**Page-level text extractions**:

▼▼▼

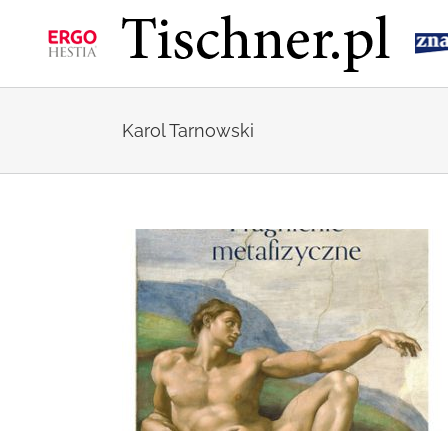
Przejdź
do
zawartości
Karol Tarnowski
arnowskiego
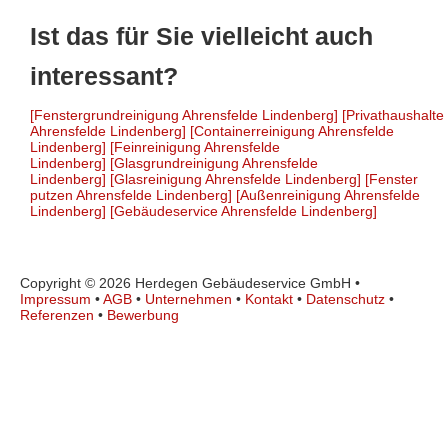
Ist das für Sie vielleicht auch
interessant?
[Fenstergrundreinigung Ahrensfelde Lindenberg]
[Privathaushalte
Ahrensfelde Lindenberg]
[Containerreinigung Ahrensfelde
Lindenberg]
[Feinreinigung Ahrensfelde
Lindenberg]
[Glasgrundreinigung Ahrensfelde
Lindenberg]
[Glasreinigung Ahrensfelde Lindenberg]
[Fenster
putzen Ahrensfelde Lindenberg]
[Außenreinigung Ahrensfelde
Lindenberg]
[Gebäudeservice Ahrensfelde Lindenberg]
Copyright © 2026 Herdegen Gebäudeservice GmbH •
Impressum
•
AGB
•
Unternehmen
•
Kontakt
•
Datenschutz
•
Referenzen
•
Bewerbung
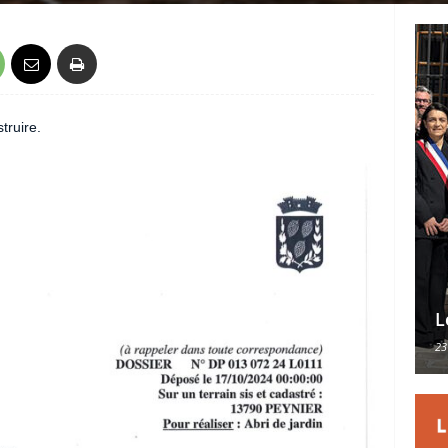
truire.
L
23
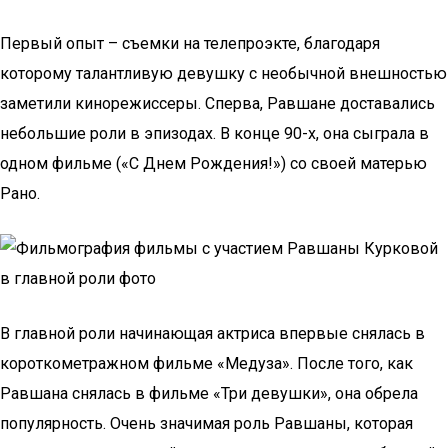
Первый опыт – съемки на телепроэкте, благодаря
которому талантливую девушку с необычной внешностью
заметили кинорежиссеры. Сперва, Равшане доставались
небольшие роли в эпизодах. В конце 90-х, она сыграла в
одном фильме («С Днем Рождения!») со своей матерью
Рано.
В главной роли начинающая актриса впервые снялась в
короткометражном фильме «Медуза». После того, как
Равшана снялась в фильме «Три девушки», она обрела
популярность. Очень значимая роль Равшаны, которая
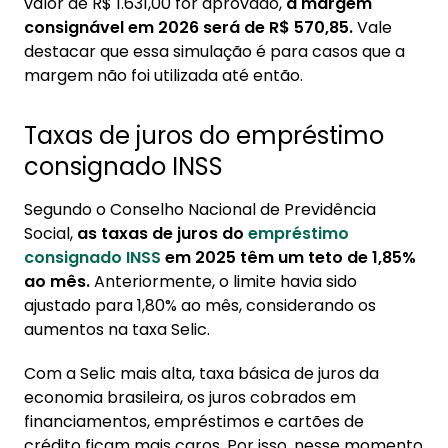
valor de R$ 1.631,00 for aprovado,
a margem
consignável em 2026 será de R$ 570,85.
Vale
destacar que essa simulação é para casos que a
margem não foi utilizada até então.
Taxas de juros do empréstimo
consignado INSS
Segundo o Conselho Nacional de Previdência
Social,
as taxas de juros do
empréstimo
consignado INSS
em 2025 têm um teto de 1,85%
ao mês.
Anteriormente, o limite havia sido
ajustado para 1,80% ao mês, considerando os
aumentos na taxa Selic.
Com a Selic mais alta, taxa básica de juros da
economia brasileira, os juros cobrados em
financiamentos, empréstimos e cartões de
crédito ficam mais caros. Por isso, nesse momento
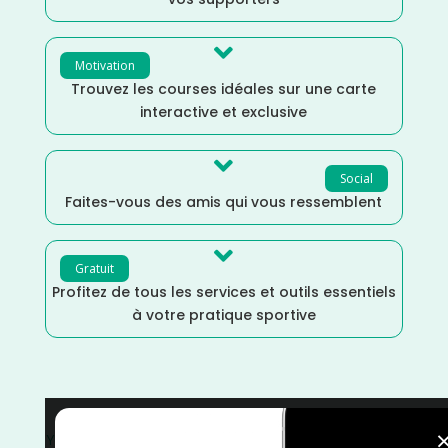

Motivation
Trouvez les courses idéales sur une carte
interactive et exclusive

Social
Faites-vous des amis qui vous ressemblent

Gratuit
Profitez de tous les services et outils essentiels
à votre pratique sportive
Yonne
/
Trail
/
Mars
/
France
/
Distance Semi
/
courses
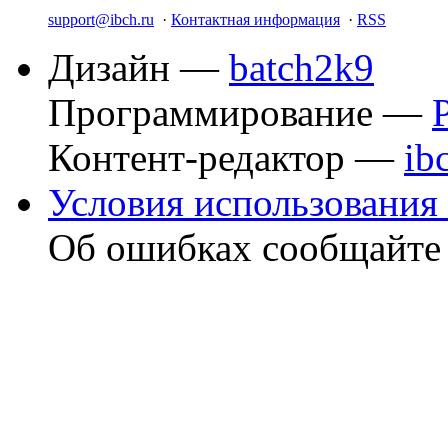
support@ibch.ru
·
Контактная информация
·
RSS
Дизайн —
batch2k9
Программирование —
Контент-редактор —
ib
Условия использования 
Об ошибках сообщайт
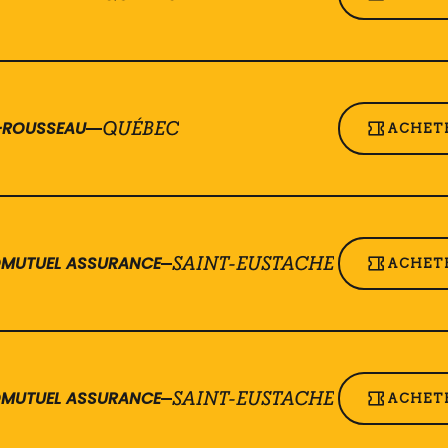
T-ROUSSEAU
QUÉBEC
ACHETE
ROMUTUEL ASSURANCE
SAINT-EUSTACHE
ACHETE
ROMUTUEL ASSURANCE
SAINT-EUSTACHE
ACHETE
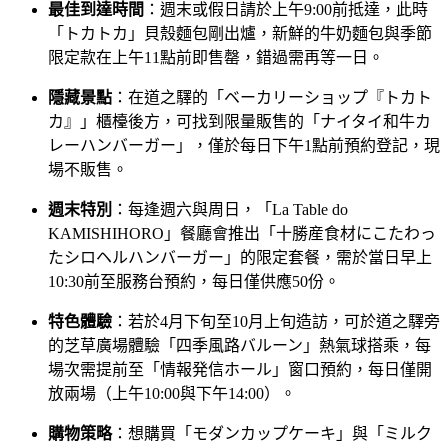
最佳到達時間
：週末或假日請於上午9:00前抵達，此時
「トカトカ」貝殼麵包剛出爐，新鮮的牛奶麵包與季節
限定款在上午11點前即售罄，錯過需再等一日。
隱藏景點
：在道之驛的「ベーカリーショップ『トカト
カ』」櫃檯後方，可找到限量販售的「ナイタイ和牛カ
レーハンバーガー」，僅於每日下午1點前預約登記，現
場不販售。
週末特別
：每逢週六與周日，「La Table do
KAMISHIHORO」餐廳會推出「十勝産食材にこたわっ
たシロヘルハンバーガー」的限定套餐，需於當日早上
10:30前至服務台預約，每日僅供應50份。
特色體驗
：若於4月下旬至10月上旬造訪，可於道之驛旁
的芝草廣場體驗「四季風路バルーン」熱氣球搭乘，每
場次需提前至「情報発信ホール」窗口預約，每日僅開
放兩場（上午10:00與下午14:00）。
購物策略
：想購買「モダンカップケーキ」與「ミルク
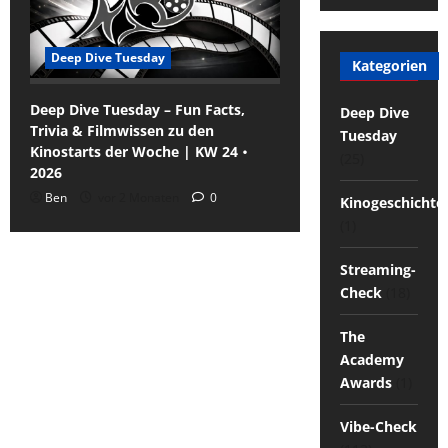
Deep Dive Tuesday
Kategorien
Deep Dive Tuesday – Fun Facts,
Deep Dive
Trivia & Filmwissen zu den
Tuesday
Kinostarts der Woche | KW 24・
(25)
2026
Ben
vor 2 Monaten
0
Kinogeschichte
(1)
Streaming-
Check
(18)
The
Academy
Awards
(1)
Vibe-Check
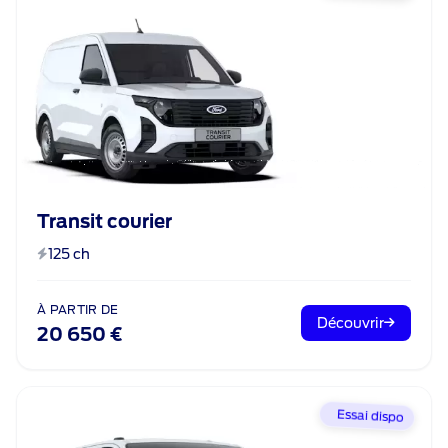
Transit courier
125 ch
À PARTIR DE
Découvrir
20 650 €
Essai dispo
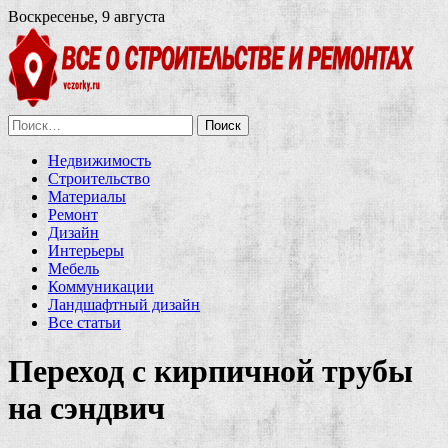
Воскресенье, 9 августа
Найти:
Недвижимость
Строительство
Материалы
Ремонт
Дизайн
Интерьеры
Мебель
Коммуникации
Ландшафтный дизайн
Все статьи
Переход с кирпичной трубы
на сэндвич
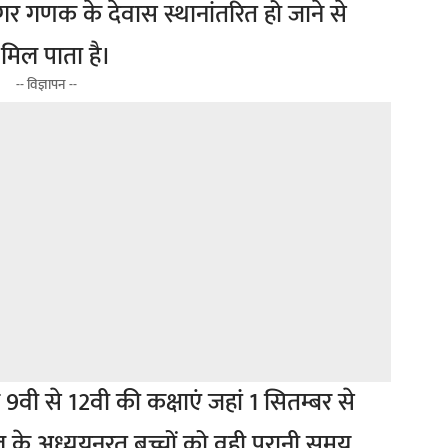
मगर गणक के देवास स्थानांतरित हो जाने से
मिल पाता है।
-- विज्ञापन --
 से 12वी की कक्षाएं जहां 1 सितम्बर से
स्कूल के अध्ययनरत बच्चों को वही पुरानी समय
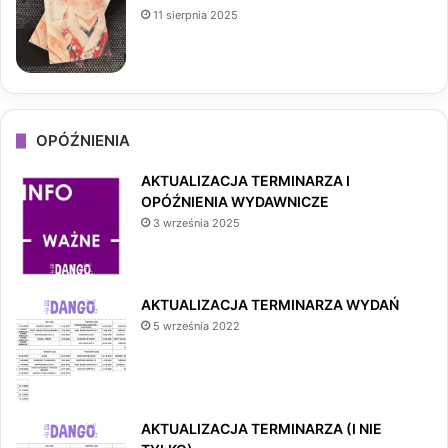
11 sierpnia 2025
OPÓŹNIENIA
AKTUALIZACJA TERMINARZA I
OPÓŹNIENIA WYDAWNICZE
3 września 2025
AKTUALIZACJA TERMINARZA WYDAŃ
5 września 2022
AKTUALIZACJA TERMINARZA (I NIE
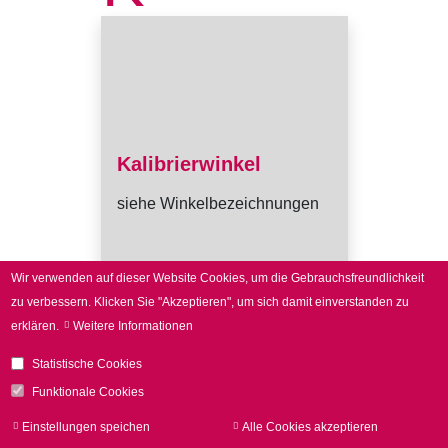
Kalibrierwinkel
siehe Winkelbezeichnungen
Wir verwenden auf dieser Website Cookies, um die Gebrauchsfreundlichkeit
zu verbessern.
Klicken Sie "Akzeptieren", um sich damit einverstanden zu
erklären.
Weitere Informationen
Statistische Cookies
Funktionale Cookies
Einstellungen speichen
Alle Cookies akzeptieren
Zu
zur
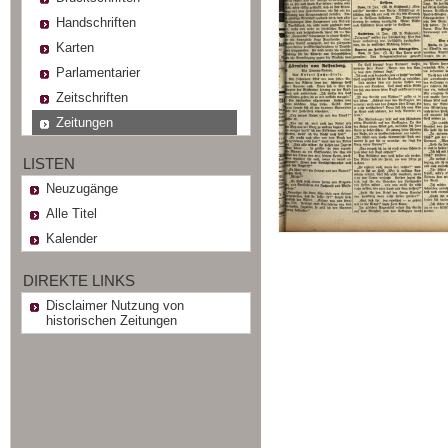
Handschriften
Karten
Parlamentarier
Zeitschriften
Zeitungen
LISTEN
Neuzugänge
Alle Titel
Kalender
DIREKTE LINKS
Disclaimer Nutzung von
historischen Zeitungen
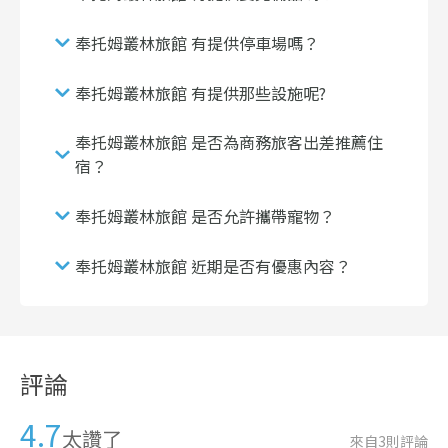
奉托姆叢林旅館 有提供停車場嗎？
奉托姆叢林旅館 有提供那些設施呢?
奉托姆叢林旅館 是否為商務旅客出差推薦住
宿？
奉托姆叢林旅館 是否允許攜帶寵物？
奉托姆叢林旅館 近期是否有優惠內容？
評論
4.7
太讚了
來自
3
則評論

▲▲▲

Copy out every line in the records where the word "TERMINARZA" is found.

AKTUALIZACJA TERMINARZA I
AKTUALIZACJA TERMINARZA WYDAŃ
AKTUALIZACJA TERMINARZA (I NIE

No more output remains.